====== Input data

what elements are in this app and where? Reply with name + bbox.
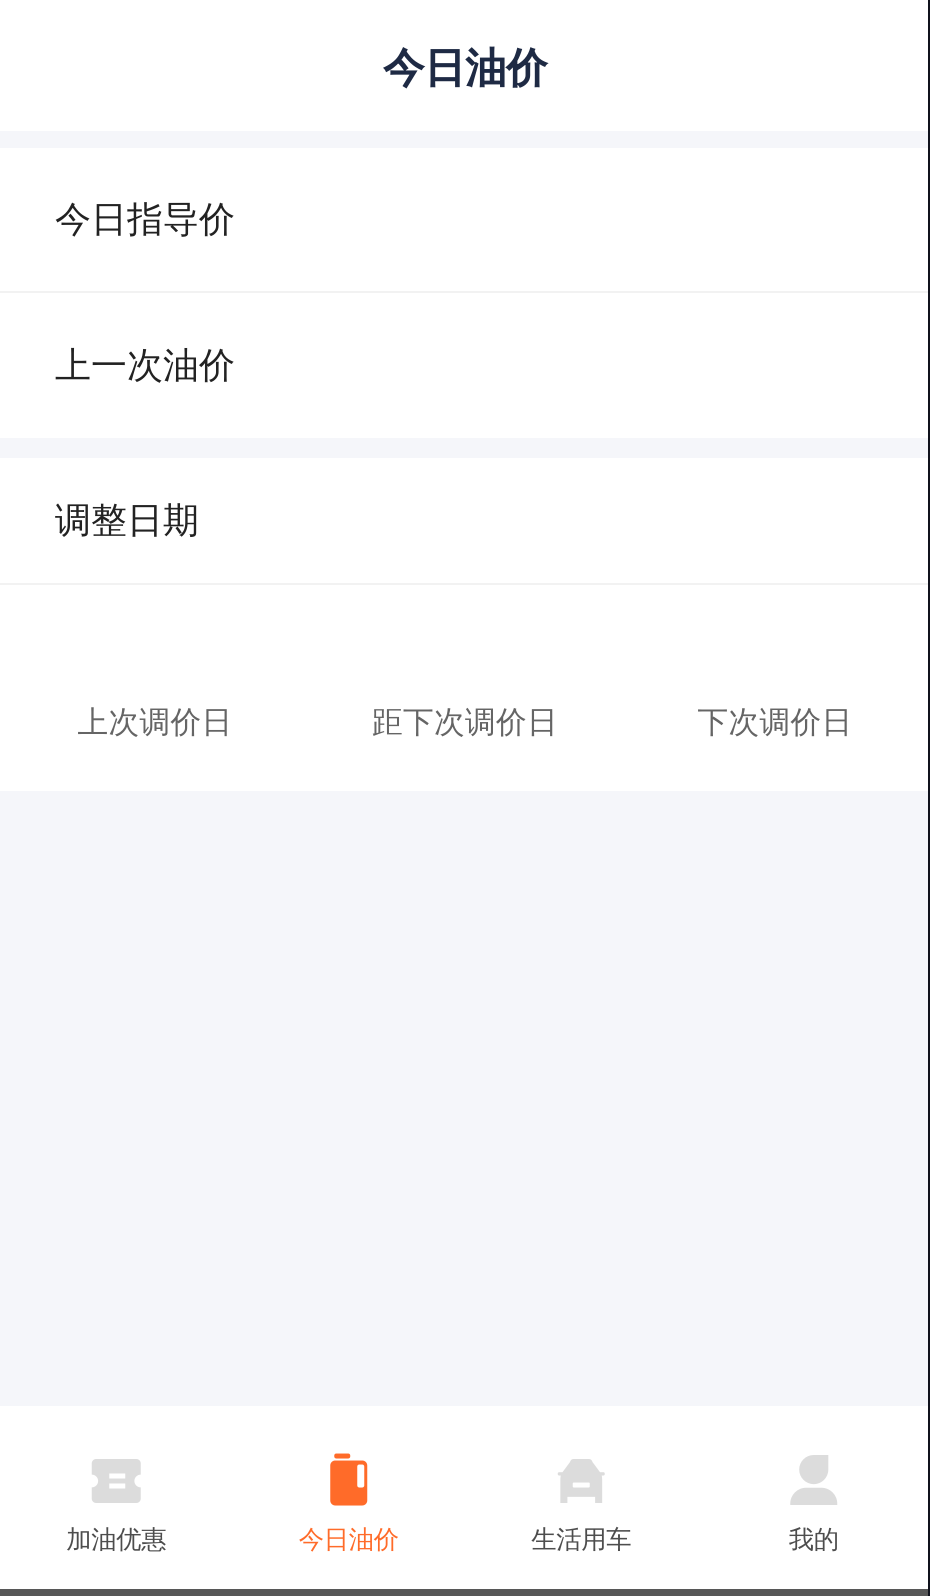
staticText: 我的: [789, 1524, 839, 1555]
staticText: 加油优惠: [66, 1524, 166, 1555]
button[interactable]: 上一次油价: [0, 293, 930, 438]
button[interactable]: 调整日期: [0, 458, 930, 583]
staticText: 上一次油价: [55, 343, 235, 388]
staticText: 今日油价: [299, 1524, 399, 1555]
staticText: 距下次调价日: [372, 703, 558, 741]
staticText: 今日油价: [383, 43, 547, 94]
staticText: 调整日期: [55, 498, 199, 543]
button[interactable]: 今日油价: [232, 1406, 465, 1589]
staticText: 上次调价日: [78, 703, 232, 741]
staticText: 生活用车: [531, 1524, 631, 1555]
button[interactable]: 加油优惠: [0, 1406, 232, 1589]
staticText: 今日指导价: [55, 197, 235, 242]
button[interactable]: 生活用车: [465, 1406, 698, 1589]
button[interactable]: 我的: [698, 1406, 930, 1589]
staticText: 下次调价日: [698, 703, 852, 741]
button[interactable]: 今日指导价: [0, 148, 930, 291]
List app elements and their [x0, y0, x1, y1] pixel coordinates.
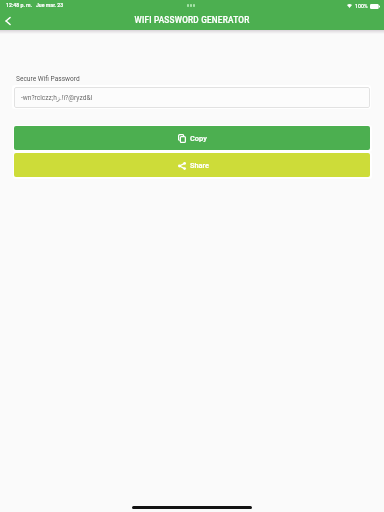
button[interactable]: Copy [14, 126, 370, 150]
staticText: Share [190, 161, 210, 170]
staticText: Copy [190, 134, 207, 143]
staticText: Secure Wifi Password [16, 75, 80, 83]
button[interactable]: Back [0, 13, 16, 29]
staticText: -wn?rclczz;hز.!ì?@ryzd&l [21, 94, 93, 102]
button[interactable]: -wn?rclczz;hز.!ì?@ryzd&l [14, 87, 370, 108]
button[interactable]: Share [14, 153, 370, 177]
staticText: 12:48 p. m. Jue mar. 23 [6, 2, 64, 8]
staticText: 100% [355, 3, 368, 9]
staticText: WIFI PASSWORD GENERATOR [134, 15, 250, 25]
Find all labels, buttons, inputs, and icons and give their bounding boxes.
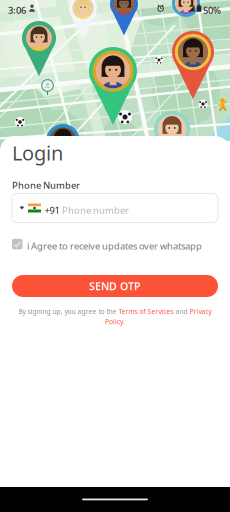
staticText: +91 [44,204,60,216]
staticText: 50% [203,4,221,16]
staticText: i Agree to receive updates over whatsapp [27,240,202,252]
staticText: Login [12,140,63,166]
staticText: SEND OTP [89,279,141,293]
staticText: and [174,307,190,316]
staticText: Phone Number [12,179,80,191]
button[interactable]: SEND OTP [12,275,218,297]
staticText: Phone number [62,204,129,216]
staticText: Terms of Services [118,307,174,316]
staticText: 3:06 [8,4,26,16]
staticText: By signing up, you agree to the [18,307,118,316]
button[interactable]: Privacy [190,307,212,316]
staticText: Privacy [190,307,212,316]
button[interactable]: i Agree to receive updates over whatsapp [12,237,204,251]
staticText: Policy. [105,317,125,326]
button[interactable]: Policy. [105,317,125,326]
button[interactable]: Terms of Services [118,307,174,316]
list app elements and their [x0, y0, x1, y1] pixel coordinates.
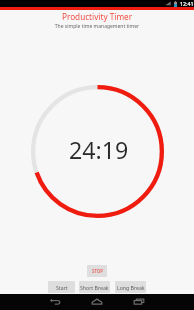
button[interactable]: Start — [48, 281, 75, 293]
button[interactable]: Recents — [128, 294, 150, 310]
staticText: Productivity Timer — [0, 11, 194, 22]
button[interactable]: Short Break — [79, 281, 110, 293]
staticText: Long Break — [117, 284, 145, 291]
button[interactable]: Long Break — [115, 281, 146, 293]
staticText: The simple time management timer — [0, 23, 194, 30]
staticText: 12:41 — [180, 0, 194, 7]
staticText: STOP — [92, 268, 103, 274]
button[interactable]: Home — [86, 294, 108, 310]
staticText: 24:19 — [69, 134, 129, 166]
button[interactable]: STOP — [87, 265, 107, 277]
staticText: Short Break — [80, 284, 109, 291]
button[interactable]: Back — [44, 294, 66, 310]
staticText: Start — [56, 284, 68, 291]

============

• [Task description]:
Retrieve each line of the data in which the word "Share" can be found.

• [Solution to this problem]:
staticText: Share [190, 161, 210, 170]
button[interactable]: Share [14, 153, 370, 177]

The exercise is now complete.